# Tune-O-matic question



## shoretyus (Jan 6, 2007)

I started a build and will post pictures later. The original plan was to use a Tele bridge cut for a humbucker. Alas the string spacing is too big for the neck. 

Not a big deal as my Bezdez has a tune o matic bridge that has a 2" string spacing which is perfect. 

My question is do I have to angle the neck like a Les paul or can I use the tune o matic bridge with the neck pocket routed on a parallel plane like a Fender? 

I am ready to glue this neck so I kind of need to know. I have searched and searched but am coming up with nothing.


----------



## Budda (May 29, 2007)

the reason that the TOM is angled is for intonation of the lower strings, i believe. but dont quote me on that.


----------



## copperhead (May 24, 2006)

i think you will angle your neck pocket anyware from 3 to 5 degree's if i recall ,if you dont want to recess your bridge in the body, if its a bolt on neck you could just shim the neck 
:food-smiley-004:


----------



## shoretyus (Jan 6, 2007)

It was going to be a bolt on neck then I decided to glue it. 

I have to get better at my searches. I just found some stuff. 

http://www.tundraman.com/jigs/NeckAngle.CFM

The hardest part is that the pocket it cut already. I have looked at different bridges and they are all too wide. The one that Bezdez has SAYS that it's 2" spacing but as hardware goes you never till you get the stuff. It's amazing how much an 1/8" can cause you grief..... 

I found a post that says I can route the bridge lower too.


----------



## starjag (Jan 30, 2008)

You might be okay with intonation if you use a TOM bridge with lots of travel for the saddles. I think that the vintage bridges had less travel for the saddles, so the only way proper intonation was possible was to angle the bridge slightly. Some newer bridges have more travel for the saddles and do not need to be angled. So you will be fine depending on the type of bridge you use. I recently used a Schaller locking roller bridge with posts that were installed perfectly straight and provided perfect intonation once it was set up.


----------



## shoretyus (Jan 6, 2007)

dr_iggi said:


> You might be okay with intonation if you use a TOM bridge with lots of travel for the saddles. I think that the vintage bridges had less travel for the saddles, so the only way proper intonation was possible was to angle the bridge slightly. Some newer bridges have more travel for the saddles and do not need to be angled. So you will be fine depending on the type of bridge you use. I recently used a Schaller locking roller bridge with posts that were installed perfectly straight and provided perfect intonation once it was set up.


Any of the postings I read say to mount the post scale plus 1/4" on the bass side and 1/8" on the treble side. 

I just did that calculator thing I posted above. I says I dont need and angle but I don't know the bridge height. Frustrating.

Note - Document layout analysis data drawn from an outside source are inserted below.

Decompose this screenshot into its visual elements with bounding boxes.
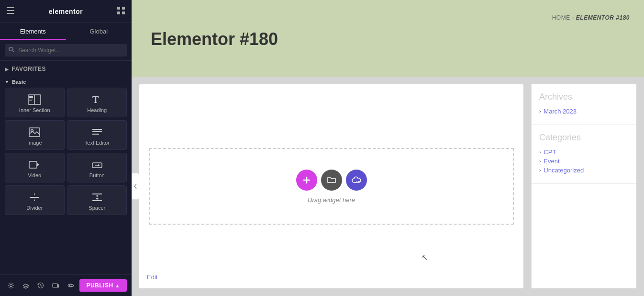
tab-elements[interactable]: Elements (0, 23, 66, 40)
categories-item-0-label: CPT (544, 148, 556, 156)
svg-rect-0 (7, 7, 14, 8)
widget-spacer-label: Spacer (89, 205, 105, 211)
cursor-indicator: ↖ (422, 253, 428, 262)
favorites-header[interactable]: ▶ Favorites (5, 64, 127, 74)
svg-marker-21 (37, 163, 39, 167)
svg-marker-24 (98, 164, 100, 167)
svg-point-42 (356, 181, 357, 182)
inner-section-icon (28, 94, 41, 105)
preview-icon[interactable] (65, 279, 77, 292)
folder-button[interactable] (321, 170, 342, 191)
categories-item-1[interactable]: › Event (539, 158, 629, 165)
history-icon[interactable] (35, 279, 47, 292)
edit-link[interactable]: Edit (147, 273, 157, 281)
widget-video[interactable]: Video (5, 153, 65, 182)
page-title: Elementor #180 (151, 29, 625, 49)
breadcrumb-home: HOME (552, 14, 570, 21)
basic-label: Basic (12, 79, 26, 85)
svg-rect-29 (92, 200, 102, 201)
grid-icon[interactable] (117, 7, 125, 16)
search-input[interactable] (5, 44, 127, 57)
favorites-arrow-icon: ▶ (5, 67, 9, 72)
svg-marker-33 (96, 198, 99, 200)
sidebar-tabs: Elements Global (0, 23, 132, 40)
publish-chevron-icon: ▲ (115, 283, 120, 288)
widget-inner-section-label: Inner Section (19, 107, 50, 113)
divider-icon (29, 192, 40, 203)
categories-item-2[interactable]: › Uncategorized (539, 167, 629, 174)
archives-title: Archives (539, 92, 629, 102)
categories-item-2-label: Uncategorized (544, 167, 584, 174)
hide-panel-button[interactable] (132, 173, 139, 200)
layers-icon[interactable] (20, 279, 32, 292)
favorites-section: ▶ Favorites (0, 61, 132, 76)
page-banner: Elementor #180 HOME › ELEMENTOR #180 (132, 0, 644, 77)
svg-rect-3 (117, 7, 120, 10)
sidebar-logo: elementor (49, 8, 83, 15)
widget-button-label: Button (89, 172, 105, 178)
publish-button[interactable]: PUBLISH ▲ (79, 279, 127, 292)
drop-zone-actions (296, 170, 367, 191)
text-editor-icon (91, 126, 103, 138)
svg-rect-36 (53, 284, 57, 287)
widget-spacer[interactable]: Spacer (67, 185, 127, 215)
widget-text-editor[interactable]: Text Editor (67, 120, 127, 150)
svg-rect-2 (7, 13, 14, 14)
cloud-button[interactable] (346, 170, 367, 191)
svg-rect-5 (117, 11, 120, 14)
svg-rect-4 (122, 7, 125, 10)
categories-item-2-arrow: › (539, 168, 541, 173)
search-bar (0, 40, 132, 61)
tab-global[interactable]: Global (66, 23, 132, 40)
canvas-content: Drag widget here ↖ Edit (139, 84, 523, 288)
categories-panel: Categories › CPT › Event › Uncategorized (532, 125, 636, 184)
widget-text-editor-label: Text Editor (85, 140, 110, 146)
categories-item-0-arrow: › (539, 149, 541, 155)
widget-image-label: Image (27, 140, 42, 146)
svg-point-38 (69, 285, 72, 287)
svg-rect-6 (122, 11, 125, 14)
categories-item-1-arrow: › (539, 159, 541, 164)
responsive-icon[interactable] (50, 279, 62, 292)
widget-button[interactable]: Button (67, 153, 127, 182)
sidebar-footer: PUBLISH ▲ (0, 274, 132, 296)
widget-inner-section[interactable]: Inner Section (5, 88, 65, 117)
video-icon (29, 159, 40, 171)
breadcrumb-current: ELEMENTOR #180 (576, 14, 630, 21)
categories-item-0[interactable]: › CPT (539, 148, 629, 156)
heading-icon: T (91, 94, 103, 105)
drop-zone: Drag widget here (149, 148, 514, 225)
svg-rect-25 (30, 197, 39, 198)
archives-panel: Archives › March 2023 (532, 84, 636, 125)
canvas-main: Drag widget here ↖ Edit Archives › March… (132, 77, 644, 296)
settings-icon[interactable] (5, 279, 17, 292)
breadcrumb-separator: › (572, 14, 576, 21)
svg-rect-17 (92, 129, 102, 130)
right-sidebar: Archives › March 2023 Categories › CPT (531, 84, 636, 288)
publish-label: PUBLISH (86, 282, 113, 289)
widgets-grid: Inner Section T Heading (0, 86, 132, 217)
svg-point-34 (10, 285, 12, 287)
widget-image[interactable]: Image (5, 120, 65, 150)
svg-text:T: T (92, 94, 99, 105)
svg-point-41 (358, 181, 359, 182)
add-widget-button[interactable] (296, 170, 317, 191)
spacer-icon (91, 192, 103, 203)
left-sidebar: elementor Elements Global (0, 0, 132, 296)
svg-rect-18 (92, 131, 102, 132)
widget-heading-label: Heading (87, 107, 107, 113)
basic-section-header[interactable]: ▼ Basic (0, 76, 132, 86)
widget-heading[interactable]: T Heading (67, 88, 127, 117)
widget-video-label: Video (28, 172, 41, 178)
svg-rect-12 (29, 99, 33, 100)
main-area: Elementor #180 HOME › ELEMENTOR #180 (132, 0, 644, 296)
categories-title: Categories (539, 133, 629, 143)
widget-divider-label: Divider (26, 205, 43, 211)
widget-divider[interactable]: Divider (5, 185, 65, 215)
svg-marker-31 (96, 195, 99, 196)
archives-item-0-label: March 2023 (544, 108, 577, 115)
svg-line-8 (13, 51, 14, 52)
button-icon (91, 159, 103, 171)
hamburger-icon[interactable] (7, 7, 14, 16)
archives-item-0[interactable]: › March 2023 (539, 108, 629, 115)
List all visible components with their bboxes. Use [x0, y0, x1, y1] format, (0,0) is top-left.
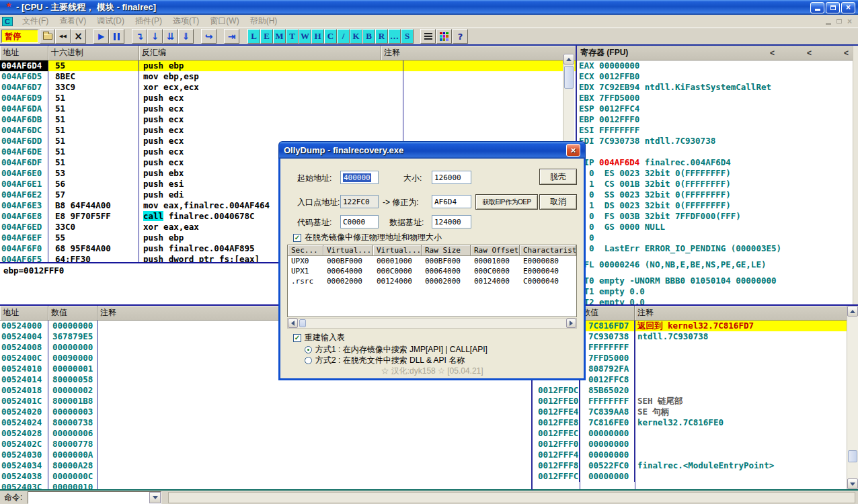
disasm-row[interactable]: 004AF6DA51push ecx — [0, 103, 576, 114]
section-column-header[interactable]: Virtual... — [323, 245, 373, 255]
letter-button-…[interactable]: … — [388, 29, 401, 44]
dump-row[interactable]: 0052403C00000010 — [0, 482, 531, 491]
register-line[interactable]: ESI FFFFFFFF — [577, 125, 858, 136]
cpu-window-icon[interactable]: C — [2, 17, 13, 26]
section-column-header[interactable]: Virtual... — [373, 245, 422, 255]
execute-till-return-icon[interactable]: ↪ — [201, 29, 217, 44]
memory-map-icon[interactable] — [436, 29, 452, 44]
size-field[interactable]: 126000 — [432, 171, 471, 184]
scrollbar-thumb[interactable] — [299, 319, 306, 327]
dump-row[interactable]: 0052401C800001B8 — [0, 396, 531, 407]
scroll-left-icon[interactable] — [288, 319, 298, 328]
open-file-icon[interactable] — [40, 29, 55, 44]
letter-button-E[interactable]: E — [260, 29, 273, 44]
menu-item[interactable]: 窗口(W) — [204, 15, 244, 27]
register-line[interactable]: ST2 empty 0.0 — [577, 297, 858, 304]
letter-button-T[interactable]: T — [286, 29, 299, 44]
register-line[interactable]: ST0 empty -UNORM BBB0 01050104 00000000 — [577, 276, 858, 286]
go-to-address-icon[interactable]: ⇥ — [224, 29, 239, 44]
section-row[interactable]: .rsrc00002000001240000000200000124000C00… — [288, 276, 576, 286]
stack-row[interactable]: 0012FFF000000000 — [533, 439, 858, 450]
register-line[interactable]: EIP 004AF6D4 finalrec.004AF6D4 — [577, 157, 858, 168]
collapse-chevron-icon[interactable]: < — [807, 48, 812, 58]
dialog-close-button[interactable]: × — [566, 144, 580, 157]
disasm-row[interactable]: 004AF6D951push ecx — [0, 93, 576, 103]
disasm-row[interactable]: 004AF6DC51push ecx — [0, 125, 576, 136]
registers-scroll-edge[interactable] — [853, 46, 858, 304]
command-input[interactable] — [28, 492, 149, 503]
scrollbar-thumb[interactable] — [848, 450, 857, 462]
get-eip-as-oep-button[interactable]: 获取EIP作为OEP — [475, 194, 538, 210]
pause-icon[interactable] — [109, 29, 124, 44]
dump-row[interactable]: 005240380000000C — [0, 471, 531, 482]
cancel-button[interactable]: 取消 — [539, 194, 577, 210]
menu-item[interactable]: 选项(T) — [167, 15, 204, 27]
register-line[interactable]: 0 LastErr ERROR_IO_PENDING (000003E5) — [577, 243, 858, 254]
disasm-row[interactable]: 004AF6DB51push ecx — [0, 114, 576, 125]
fix-sections-checkbox[interactable]: 在脱壳镜像中修正物理地址和物理大小 — [293, 232, 442, 243]
command-combobox[interactable] — [28, 491, 161, 504]
method1-radio[interactable]: 方式1 : 在内存镜像中搜索 JMP[API] | CALL[API] — [305, 344, 488, 355]
sections-hscrollbar[interactable] — [287, 318, 577, 329]
disasm-row[interactable]: 004AF6D455push ebp — [0, 60, 576, 71]
scroll-right-icon[interactable] — [566, 319, 576, 328]
modify-to-field[interactable]: AF6D4 — [432, 195, 471, 208]
register-line[interactable]: EDI 7C930738 ntdll.7C930738 — [577, 136, 858, 146]
dump-row[interactable]: 0052402C80000778 — [0, 439, 531, 450]
disasm-row[interactable]: 004AF6D58BECmov ebp,esp — [0, 71, 576, 82]
mdi-restore-icon[interactable] — [836, 19, 842, 24]
letter-button-R[interactable]: R — [375, 29, 388, 44]
minimize-button[interactable] — [810, 2, 824, 13]
stack-row[interactable]: 0012FFF800522FC0finalrec.<ModuleEntryPoi… — [533, 460, 858, 471]
stack-row[interactable]: 0012FFE87C816FE0kernel32.7C816FE0 — [533, 417, 858, 428]
scroll-up-icon[interactable] — [847, 306, 858, 317]
scrollbar-thumb[interactable] — [564, 66, 574, 89]
register-line[interactable]: ECX 0012FFB0 — [577, 71, 858, 82]
letter-button-K[interactable]: K — [350, 29, 362, 44]
letter-button-C[interactable]: C — [324, 29, 337, 44]
letter-button-B[interactable]: B — [362, 29, 375, 44]
letter-button-L[interactable]: L — [247, 29, 260, 44]
restore-button[interactable] — [826, 2, 840, 13]
register-line[interactable]: EBP 0012FFF0 — [577, 114, 858, 125]
register-line[interactable]: 0 SS 0023 32bit 0(FFFFFFFF) — [577, 190, 858, 200]
rebuild-import-checkbox[interactable]: 重建输入表 — [293, 332, 345, 343]
close-program-icon[interactable]: × — [71, 29, 86, 44]
register-line[interactable]: 0 — [577, 233, 858, 243]
scroll-up-icon[interactable] — [563, 54, 574, 65]
code-base-field[interactable]: C0000 — [340, 215, 379, 228]
dump-row[interactable]: 0052402800000006 — [0, 428, 531, 439]
register-line[interactable]: 0 ES 0023 32bit 0(FFFFFFFF) — [577, 168, 858, 179]
section-column-header[interactable]: Charactaristi — [520, 245, 576, 255]
section-column-header[interactable]: Raw Size — [422, 245, 471, 255]
stack-row[interactable]: 0012FFFC00000000 — [533, 471, 858, 482]
stack-row[interactable]: 0012FFDC85B65020 — [533, 385, 858, 396]
step-into-icon[interactable]: ↴ — [132, 29, 147, 44]
animate-over-icon[interactable]: ⇓ — [178, 29, 194, 44]
letter-button-W[interactable]: W — [299, 29, 311, 44]
section-column-header[interactable]: Sec... — [288, 245, 323, 255]
windows-list-icon[interactable] — [420, 29, 436, 44]
register-line[interactable]: 1 CS 001B 32bit 0(FFFFFFFF) — [577, 179, 858, 190]
start-address-field[interactable]: 400000 — [340, 171, 379, 184]
menu-item[interactable]: 查看(V) — [54, 15, 91, 27]
register-line[interactable]: 1 DS 0023 32bit 0(FFFFFFFF) — [577, 200, 858, 211]
register-line[interactable]: ESP 0012FFC4 — [577, 103, 858, 114]
dump-row[interactable]: 005240300000000A — [0, 450, 531, 460]
letter-button-S[interactable]: S — [401, 29, 414, 44]
disasm-row[interactable]: 004AF6D733C9xor ecx,ecx — [0, 82, 576, 93]
letter-button-M[interactable]: M — [273, 29, 286, 44]
section-column-header[interactable]: Raw Offset — [471, 245, 520, 255]
scroll-down-icon[interactable] — [847, 478, 858, 489]
restart-icon[interactable]: ◀◀ — [55, 29, 71, 44]
run-icon[interactable]: ▶ — [93, 29, 109, 44]
menu-item[interactable]: 调试(D) — [91, 15, 130, 27]
register-line[interactable]: ST1 empty 0.0 — [577, 286, 858, 297]
step-over-icon[interactable]: ↓ — [147, 29, 163, 44]
stack-row[interactable]: 0012FFEC00000000 — [533, 428, 858, 439]
mdi-minimize-icon[interactable] — [826, 23, 831, 25]
register-line[interactable]: EBX 7FFD5000 — [577, 93, 858, 103]
collapse-chevron-icon[interactable]: < — [844, 48, 849, 58]
section-row[interactable]: UPX100064000000C000000064000000C0000E000… — [288, 266, 576, 276]
menu-item[interactable]: 插件(P) — [130, 15, 167, 27]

It's a snow day for me and I want to build.


----------



## shoretyus (Jan 6, 2007)

Well after some screwing around if I shim the thickness of a piece of edge tape at the butt it gives me 1/8" rise from the end of the neck to the bridge. That measurement matches a board that I cut on a 3 degree angle. 

Close enough for me carry on with the build. 

Thanks folks.


----------